"Sure," said the Boy.

The Ol' Chief was pulling the other parki over his head. Nicholas reappeared with the visitor's effects. Under the Boy's eyes, he calmly confiscated all the tea and tobacco. But nothing had been touched in the owner's absence.

"Look here: just leave me enough tea to last till I get home. I'll make it up to you."

Nicholas, after some reflection, agreed. Then he bustled about, gathered together an armful of things, and handed the Boy a tea-kettle and an axe.

"You bring—dogs all ready. Mush!" and he was gone.

To the Boy's surprise, while he and Muckluck were getting the food and presents together, the lively Ol' Chief—so lately dying—made off, in a fine new parki, on all fours, curious, no doubt, to watch the preparations without.

But not a bit of it. The Ol' Chief's was a more intimate concern in the expedition.
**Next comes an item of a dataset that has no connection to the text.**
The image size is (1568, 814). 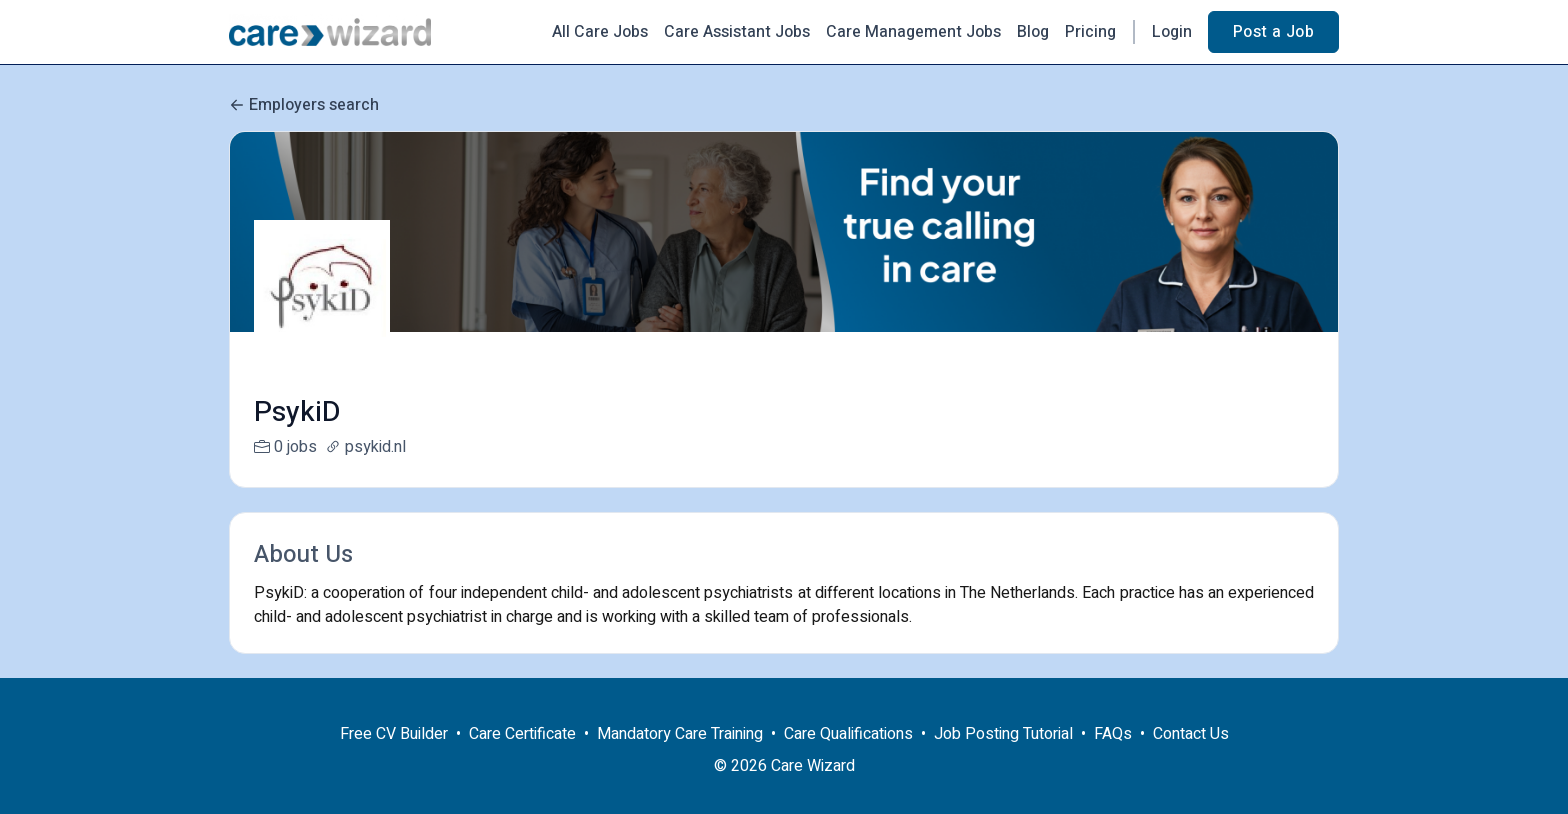 I want to click on Job Posting Tutorial, so click(x=1003, y=758).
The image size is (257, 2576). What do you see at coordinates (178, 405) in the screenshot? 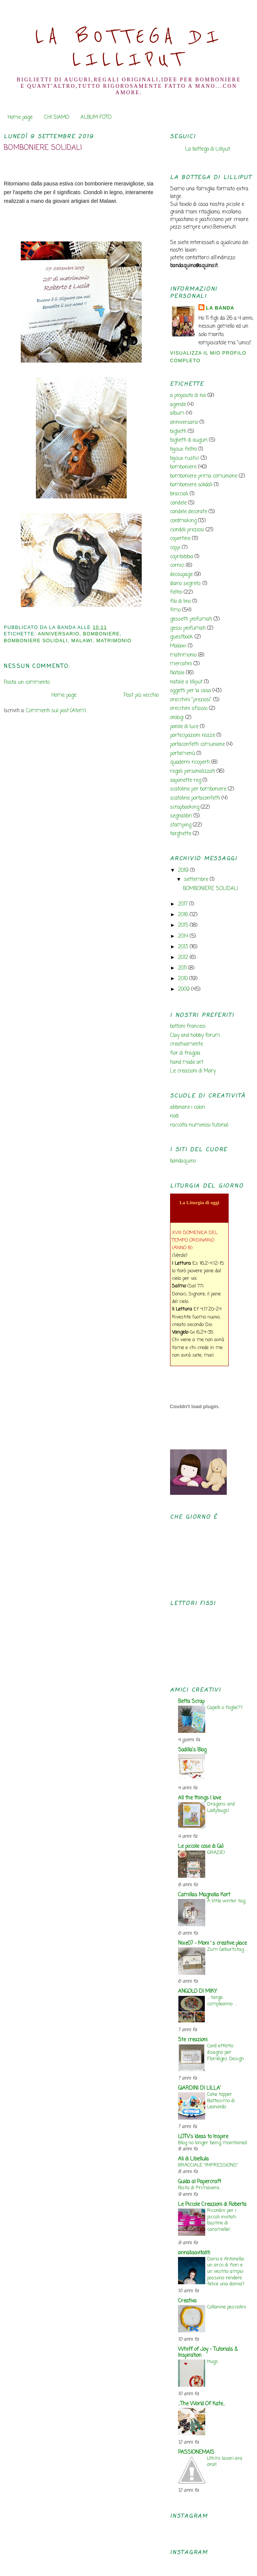 I see `agende` at bounding box center [178, 405].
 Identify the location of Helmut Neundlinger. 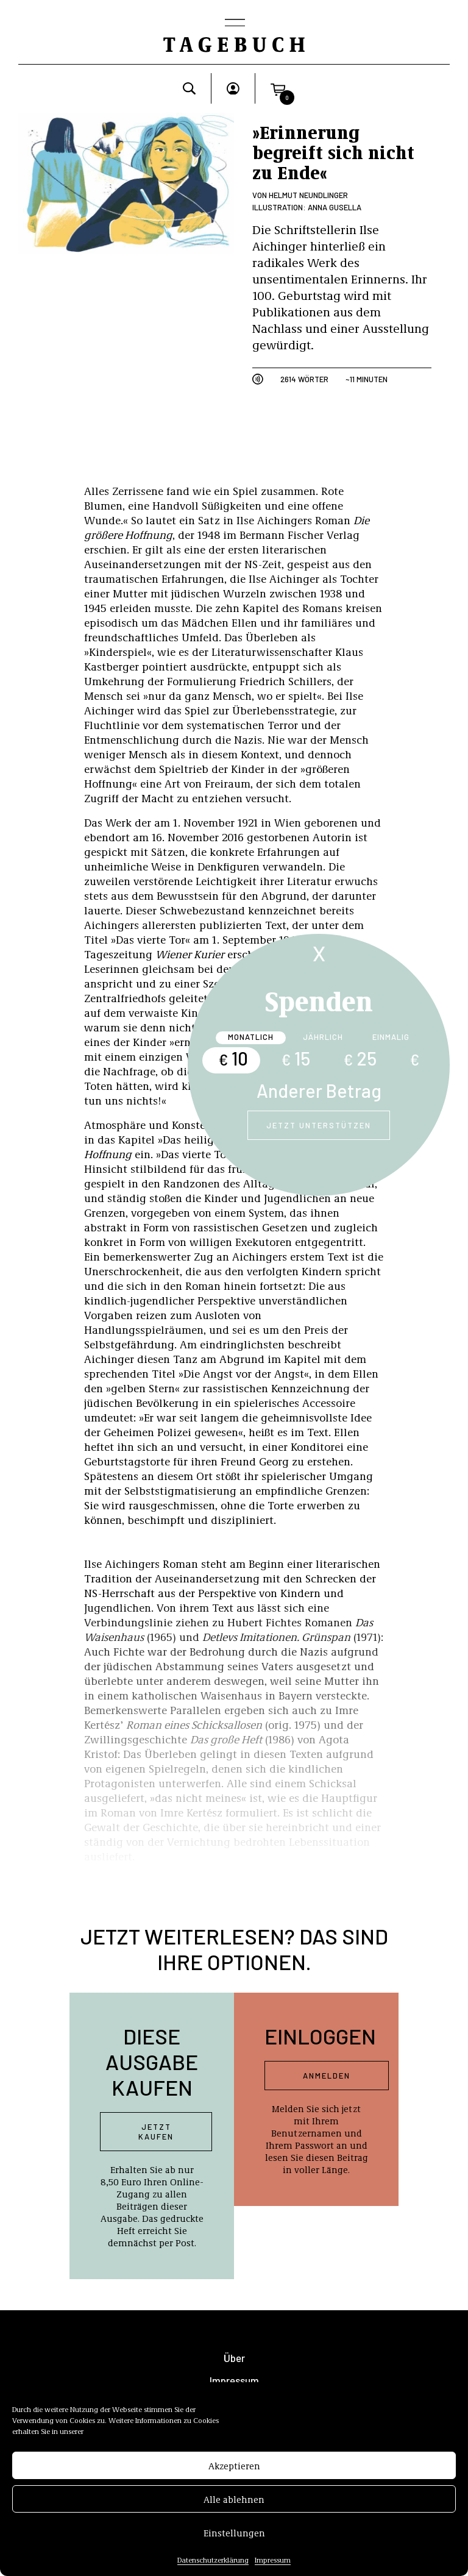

When the Boy joined him, there he was sitting up in Nicholas's sled, appallingly emaciated, but brisk as you please, ordering the disposition of the axe and rifle along either side, the tea-kettle and grub between his feet, showing how the deer-skin blankets should be wrapped, and especially was he dictatorial about the lashing of the mahout.

"How far's he comin'?" asked the Boy, astonished.

"All the way," said Muckluck. "He want to be sure."

Several bucks came running down from the Kachime, and stood about, coughed and spat, and offered assistance or advice. When at last Ol' Chief was satisfied with the way the raw walrus-hide was laced and lashed, Nicholas cracked his whip and shouted, "Mush! God-damn! Mush!"